Congress spent its last few days before the holidays as so many other Americans have: frantically. It was Thursday afternoon, just shy of a potential Christmas Eve shutdown, that the Senate passed an omnibus spending bill to fund the federal government through the fall of 2023.
The $1.7 trillion shopping list was long, but tucked in among the must-have line items of the year was a set of long-needed changes to the Electoral Count Act. That’s the 1887 law whose vagaries were key to former President Donald Trump’s bid to overturn the 2020 election. That these reforms got done at all is a minor Christmas miracle. And while they aren’t a panacea against the anti-democratic movement that Trump has championed, they are a start. What’s more, these minor changes would have been impossible to accomplish in just a few weeks when Republicans take over the House.
The Electoral Count Reform Act clarifies some of the supposed “loopholes” that Trumpworld lawyers cited when pushing former Vice President Mike Pence to nullify Joe Biden’s win on Jan. 6, 2021. The clarification includes language making clear that the vice president’s role is ceremonial, meaning that the vice president doesn’t have the power to toss out states’ electoral votes or “send it back to the states.” The act also raises the threshold for members of Congress to object to electoral votes and makes it harder for state legislatures or governors to ignore the popular vote when certifying Electoral College votes.
When or if the Senate would act has been unclear for months. Senate negotiators announced that they’d come to a deal in July, one that included enough Republicans as co-sponsors to overcome a filibuster. The House passed its version of ECA reform in September, just days before the Senate Rules and Administration Committee approved its own bill with a 14-1 vote.

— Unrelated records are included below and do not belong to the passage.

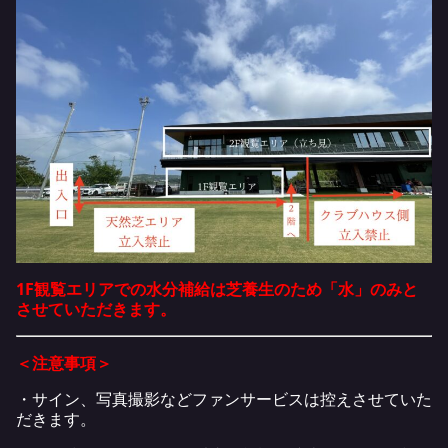
1F観覧エリアでの水分補給は芝養生のため「水」のみと
させていただきます。
＜注意事項＞
・サイン、写真撮影などファンサービスは控えさせていた
だきます。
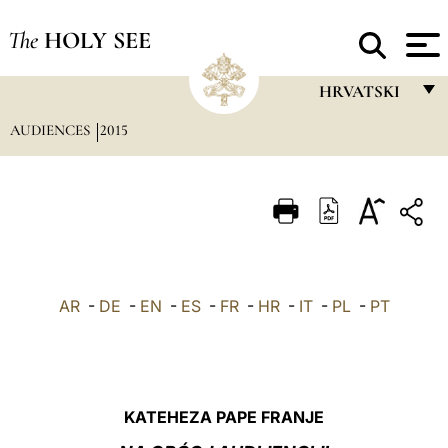
The
HOLY SEE
HRVATSKI
AUDIENCES
2015
FRANÇAIS
ENGLISH
ITALIANO
PORTUGUÊS
ESPAÑOL
AR
-
DE
-
EN
-
ES
-
FR
-
HR
-
IT
-
PL
-
PT
DEUTSCH
POLSKI
العربيّة
KATEHEZA PAPE FRANJE
中文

The time since then have been tense, especially given the Democrats’ loss of a House majority in the midterms. As late as last week, there was no real clarity on whether the Electoral Count Reform Act would even be included in the omnibus bill. Its supporters in Congress and their staff made clear that they hoped it would be, but none was able to promise that it would be there when the final bill dropped. Thankfully, it was there for all to see on Monday when Senate leaders announced that they’d managed to strike a deal.
But a delay over an immigration amendment from Sen. Mike Lee, R-Utah, nearly derailed the whole package. It was only after hours of negotiations that the impasse was broken, pushing final passage back to Thursday. For a minute there, it looked like Congress might have let the moment slip through its fingers, giving the
Now, in the spirit of the season, I need to offer a mea cupla. The last time I wrote extensively about the proposed changes to the ECA it was in the context of Senate Minority Leader Mitch McConnell’s support for a bipartisan fix. I viewed McConnell’s position with skepticism, concluding that it was part of a strategy to weaken support for the Democrats’ John Lewis: Freedom to Vote Act, and dubbed it a “poison pill.”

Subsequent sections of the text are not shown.